WHAT IS BEING ASKED: Find the string "Salesforce" in the records and copy each line where it occurs.
*** Opening of INPUT RECORDS ***
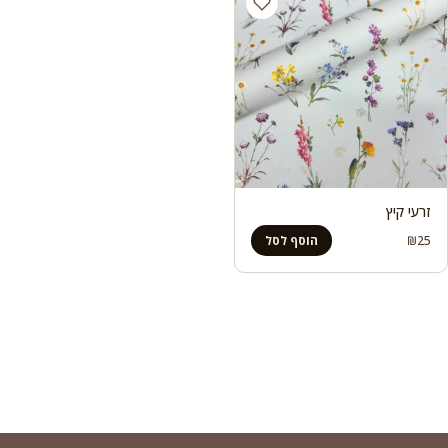
זרעי קיץ
₪
25
הוסף לסל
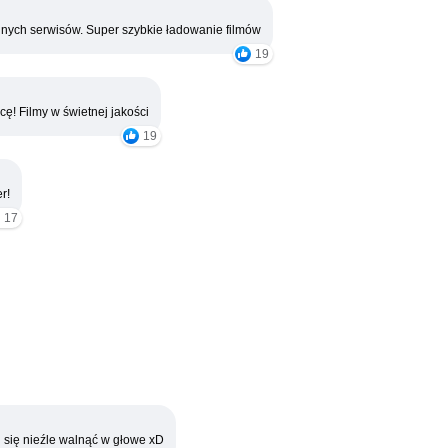
nych serwisów. Super szybkie ładowanie filmów
19
cę! Filmy w świetnej jakości
19
r!
17
 się nieźle walnąć w głowe xD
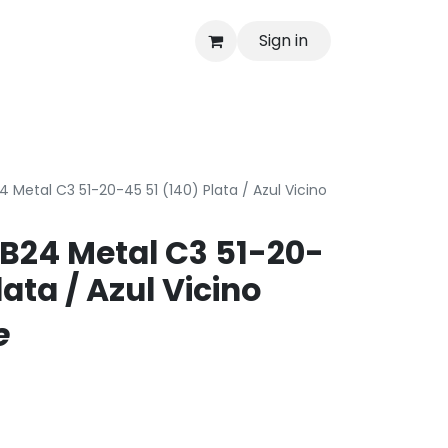
Sign in
as
Shop
 Metal C3 51-20-45 51 (140) Plata / Azul Vicino
B24 Metal C3 51-20-
lata / Azul Vicino
e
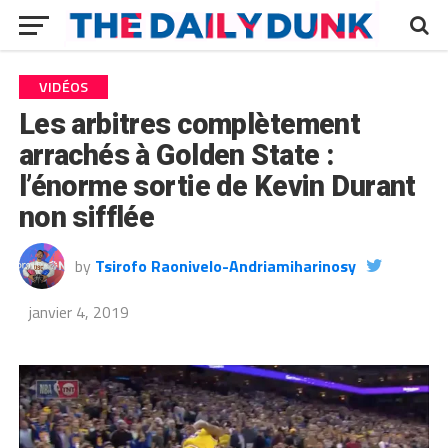
VIDÉOS
Les arbitres complètement
arrachés à Golden State :
l’énorme sortie de Kevin Durant
non sifflée
by
Tsirofo Raonivelo-Andriamiharinosy
janvier 4, 2019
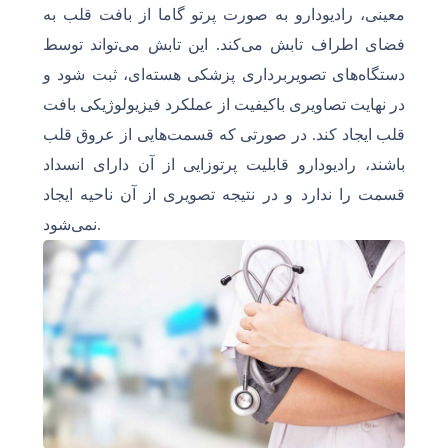
معینی، رادیودارو به صورت پرتو گاما از بافت قلب به
فضای اطراف تابش می‌کند. این تابش می‌تواند توسط
دستگاه‌های تصویربرداری پزشکی هسته‌ای، ثبت شود و
در نهایت تصاویری باکیفیت از عملکرد فیزیولوژیکی بافت
قلب ایجاد کند. در صورتی که قسمت‌هایی از عروق قلب
باشند، رادیودارو قابلیت پرتوزایی از آن
دارای انسداد ‎
قسمت را ندارد و در نتیجه تصویری از آن ناحیه ایجاد
نمی‌شود.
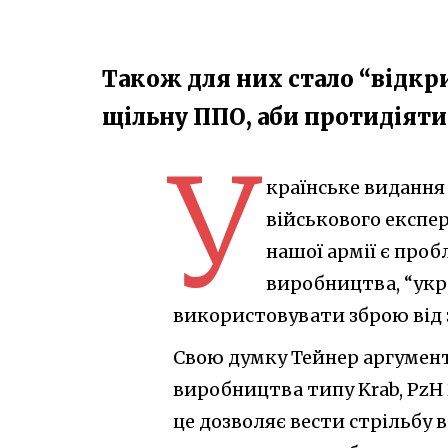
Також для них стало “відк
щільну ППО, аби протидіят
У
країнське видання
військового експер
нашої армії є про
виробництва, “укр
використовувати зброю від 
Свою думку Тейнер аргументу
виробництва типу Krab, PzH
це дозволяє вести стрільбу в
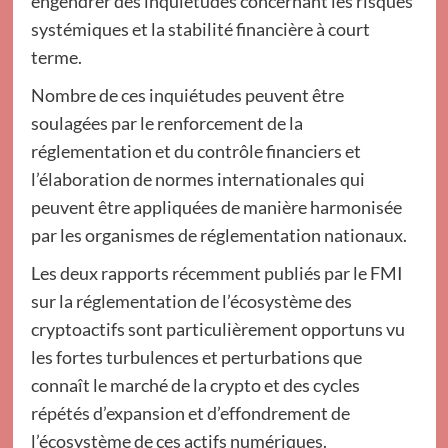
engendrer des inquiétudes concernant les risques
systémiques et la stabilité financière à court
terme.
Nombre de ces inquiétudes peuvent être
soulagées par le renforcement de la
réglementation et du contrôle financiers et
l’élaboration de normes internationales qui
peuvent être appliquées de manière harmonisée
par les organismes de réglementation nationaux.
Les deux rapports récemment publiés par le FMI
sur la réglementation de l’écosystème des
cryptoactifs sont particulièrement opportuns vu
les fortes turbulences et perturbations que
connaît le marché de la crypto et des cycles
répétés d’expansion et d’effondrement de
l’écosystème de ces actifs numériques.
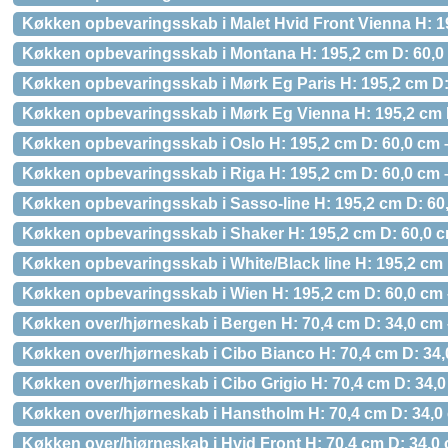
Køkken opbevaringsskab i Malet Hvid Front Vienna H: 19
Køkken opbevaringsskab i Montana H: 195,2 cm D: 60,0 
Køkken opbevaringsskab i Mørk Eg Paris H: 195,2 cm D:
Køkken opbevaringsskab i Mørk Eg Vienna H: 195,2 cm D
Køkken opbevaringsskab i Oslo H: 195,2 cm D: 60,0 cm 
Køkken opbevaringsskab i Riga H: 195,2 cm D: 60,0 cm 
Køkken opbevaringsskab i Sasso-line H: 195,2 cm D: 60
Køkken opbevaringsskab i Shaker H: 195,2 cm D: 60,0 c
Køkken opbevaringsskab i White/Black line H: 195,2 cm 
Køkken opbevaringsskab i Wien H: 195,2 cm D: 60,0 cm 
Køkken over/hjørneskab i Bergen H: 70,4 cm D: 34,0 cm 
Køkken over/hjørneskab i Cibo Bianco H: 70,4 cm D: 34,
Køkken over/hjørneskab i Cibo Grigio H: 70,4 cm D: 34,
Køkken over/hjørneskab i Hanstholm H: 70,4 cm D: 34,0
Køkken over/hjørneskab i Hvid Front H: 70,4 cm D: 34,0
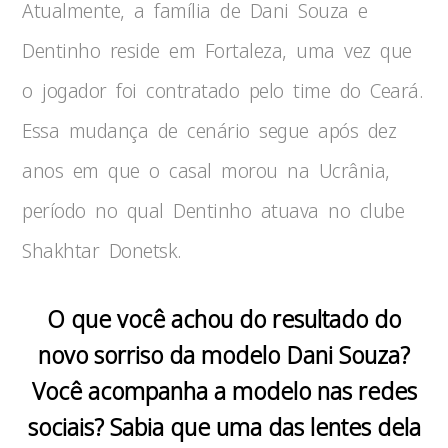
Atualmente, a família de Dani Souza e
Dentinho reside em Fortaleza, uma vez que
o jogador foi contratado pelo time do Ceará.
Essa mudança de cenário segue após dez
anos em que o casal morou na Ucrânia,
período no qual Dentinho atuava no clube
Shakhtar Donetsk.
O que você achou do resultado do
novo sorriso da modelo Dani Souza?
Você acompanha a modelo nas redes
sociais? Sabia que uma das lentes dela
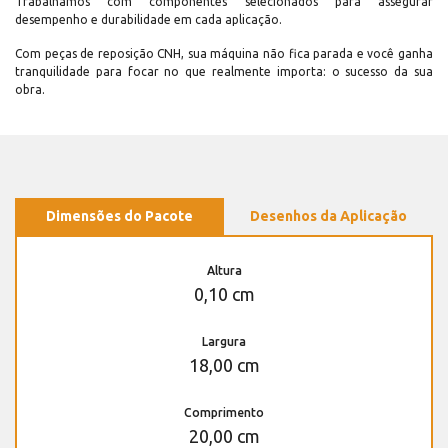
Trabalhamos com componentes selecionados para assegurar
desempenho e durabilidade em cada aplicação.
Com peças de reposição CNH, sua máquina não fica parada e você ganha
tranquilidade para focar no que realmente importa: o sucesso da sua
obra.
Dimensões do Pacote
Desenhos da Aplicação
Altura
0,10 cm
Largura
18,00 cm
Comprimento
20,00 cm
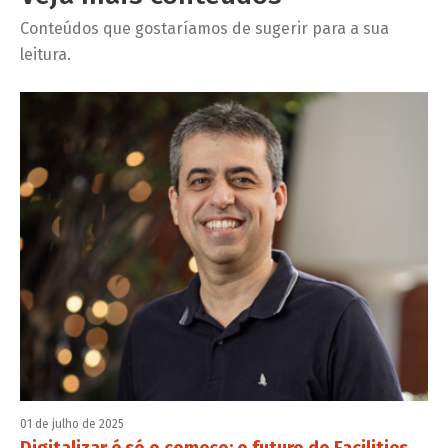
Conteúdos que gostaríamos de sugerir para a sua
leitura.
01 de julho de 2025
Digitalizar é só o começo: o futuro do Facilities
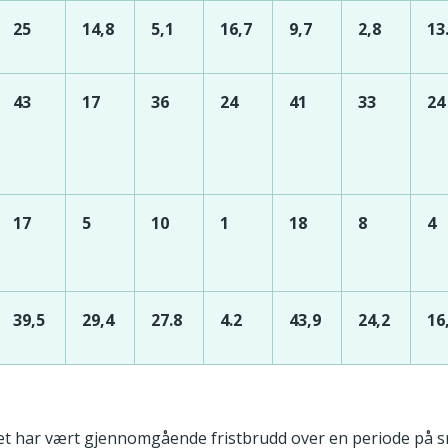
25
14,8
5,1
16,7
9,7
2,8
13
43
17
36
24
41
33
24
17
5
10
1
18
8
4
39,5
29,4
27.8
4.2
43,9
24,2
16
det har vært gjennomgående fristbrudd over en periode på s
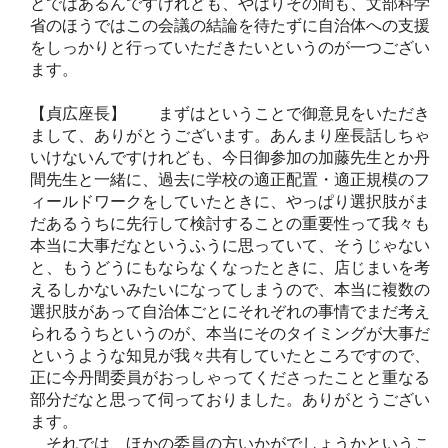
とではあるんですけれども、やはりその間も、文部科学
省のほうではこの会議の結論を待たずに自治体への支援
をしっかりと行っていただきたいというのが一つござい
ます。
【貞広座長】 まずはということで御意見をいただき
まして、ありがとうございます。あんまり座長話しちゃ
いけないんですけれども、今日御参加の加藤先生とか丹
間先生と一緒に、過去に学校の適正配置・適正規模のフ
ィールドワークをしていたときに、やっぱり選択肢がま
だあるうちに先行して検討することの重要性って我々も
本当に大事だなというふうに思っていて、そうじゃない
と、もうどうにもならなくなったときに、店じまいを考
えるしかないみたいになってしまうので、本当に複数の
選択肢があって自治体ごとにそれぞれの事情でまだ考え
られるうちというのが、本当にそのタイミングが大事だ
というような知見が我々共有していたところですので、
正に今丹間委員がおっしゃってくださったことと重なる
部分だなと思って伺っておりました。ありがとうござい
ます。
それでは、ほかの委員の方いかがでしょうかというこ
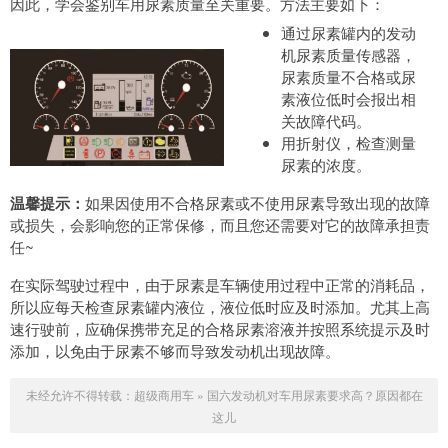
因此，学会鉴别车用尿素质量至关重要。方法主要如下：
通过尿素罐内的发动
机尿素质量传感器，
尿素质量不合格或尿
素液位低时会报出相
关故障代码。
用折射仪，检查测量
尿素的浓度。
温馨提示：
如果因使用不合格尿素或不使用尿素导致出现的故障
或损失，会影响您的正常保修，而且您还需要对它的故障承担责
任~
在实际驾驶过程中，由于尿素是车辆使用过程中正常的消耗品，
所以应每天检查尿素罐内液位，液位低时应及时添加。尤其上高
速行驶前，应确保携带充足的合格尿素溶液并按照系统提示及时
添加，以免由于尿素不够而导致发动机出现故障。
未经允许不得转载：
超级商用车
»
国六发动机对车用尿素要求高？原因都在
这儿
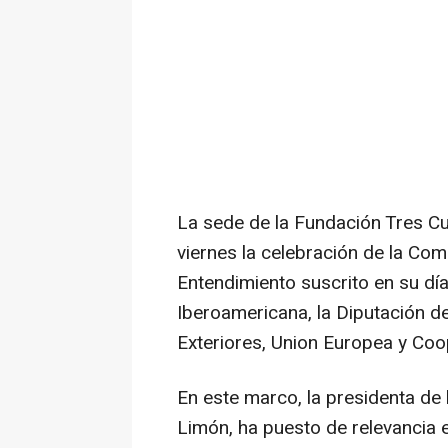
La sede de la Fundación Tres Cu
viernes la celebración de la C
Entendimiento suscrito en su día
Iberoamericana, la Diputación de
Exteriores, Union Europea y Coo
En este marco, la presidenta de
Limón, ha puesto de relevancia 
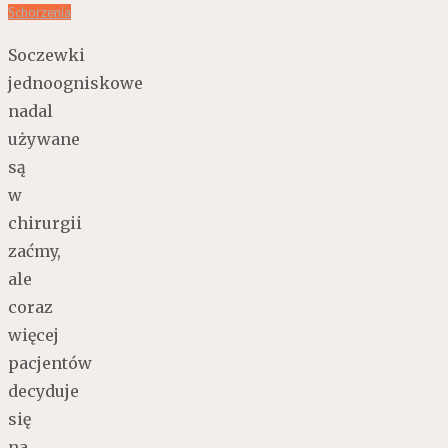
Schorzenia
Soczewki
jednoogniskowe
nadal
używane
są
w
chirurgii
zaćmy,
ale
coraz
więcej
pacjentów
decyduje
się
na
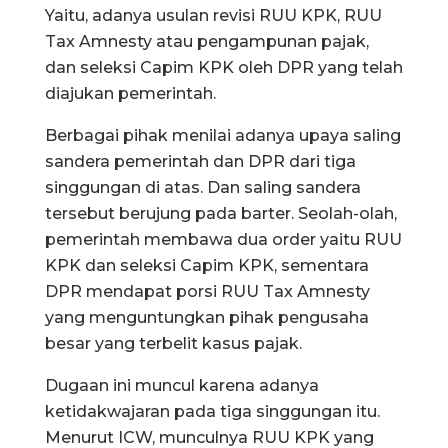
Yaitu, adanya usulan revisi RUU KPK, RUU
Tax Amnesty atau pengampunan pajak,
dan seleksi Capim KPK oleh DPR yang telah
diajukan pemerintah.
Berbagai pihak menilai adanya upaya saling
sandera pemerintah dan DPR dari tiga
singgungan di atas. Dan saling sandera
tersebut berujung pada barter. Seolah-olah,
pemerintah membawa dua order yaitu RUU
KPK dan seleksi Capim KPK, sementara
DPR mendapat porsi RUU Tax Amnesty
yang menguntungkan pihak pengusaha
besar yang terbelit kasus pajak.
Dugaan ini muncul karena adanya
ketidakwajaran pada tiga singgungan itu.
Menurut ICW, munculnya RUU KPK yang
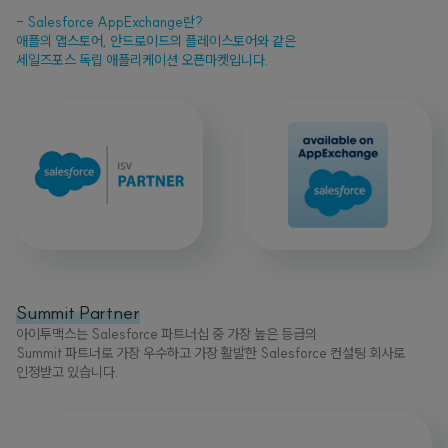
- Salesforce AppExchange란?
애플의 앱스토어, 안드로이드의 플레이스토어와 같은
세일즈포스 독립 애플리케이션 오픈마켓입니다.
Summit Partner
아이투맥스는 Salesforce 파트너십 중 가장 높은 등급의
Summit 파트너로 가장 우수하고 가장 활발한 Salesforce 컨설팅 회사로
인정받고 있습니다.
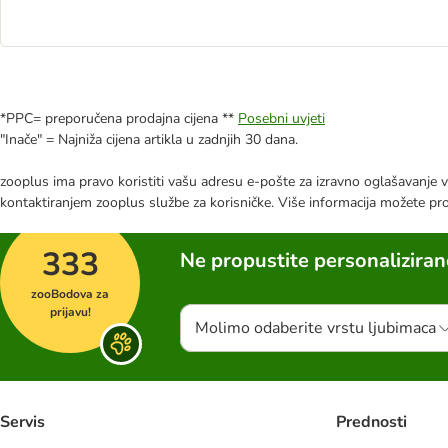
*PPC= preporučena prodajna cijena **
Posebni uvjeti
"Inače" = Najniža cijena artikla u zadnjih 30 dana.
zooplus ima pravo koristiti vašu adresu e-pošte za izravno oglašavanje vl
kontaktiranjem zooplus službe za korisničke. Više informacija možete pr
333
Ne propustite personalizira
zooBodova za
prijavu!
Molimo odaberite vrstu ljubimaca
Servis
Prednosti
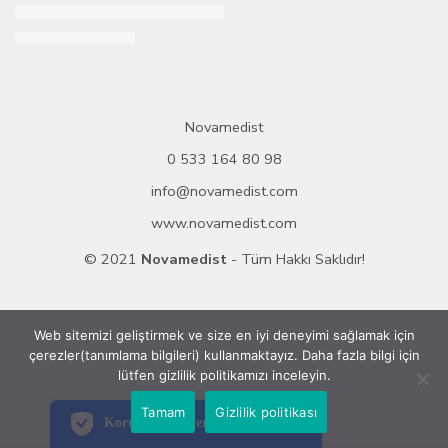
-15%
Bepanthol Cilt Bakım Kremi El Yüz için 100 Gr
STOKTA KALMADI
255,95
₺
300,00
₺
Novamedist
0 533 164 80 98
info@novamedist.com
www.novamedist.com
© 2021
Novamedist
- Tüm Hakkı Saklıdır!
Web sitemizi geliştirmek ve size en iyi deneyimi sağlamak için
çerezler(tanımlama bilgileri) kullanmaktayız. Daha fazla bilgi için
PCI-DSS Ödeme Güvenliği
lütfen gizlilik politikamızı inceleyin.
7/24 Canlı Destek
Tamam
Gizlilik politikası
Korumalı Alışveriş
iyzico Korumalı Alışveriş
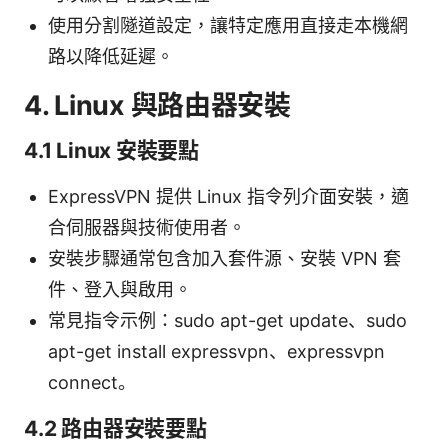
使用分割隧道設定，讓特定應用直接走本機網
路以降低延遲。
4. Linux 與路由器安裝
4.1 Linux 安裝要點
ExpressVPN 提供 Linux 指令列介面安裝，適
合伺服器與技術使用者。
安裝步驟通常包含加入套件源、安裝 VPN 套
件、登入與啟用。
常見指令示例：sudo apt-get update、sudo
apt-get install expressvpn、expressvpn
connect。
4.2 路由器安裝要點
*** Close of INPUT RECORDS ***
WRITTEN SOLUTION:
- Salesforce AppExchange란?
아이투맥스는 Salesforce 파트너십 중 가장 높은 등급의
Summit 파트너로 가장 우수하고 가장 활발한 Salesforce 컨설팅 회사로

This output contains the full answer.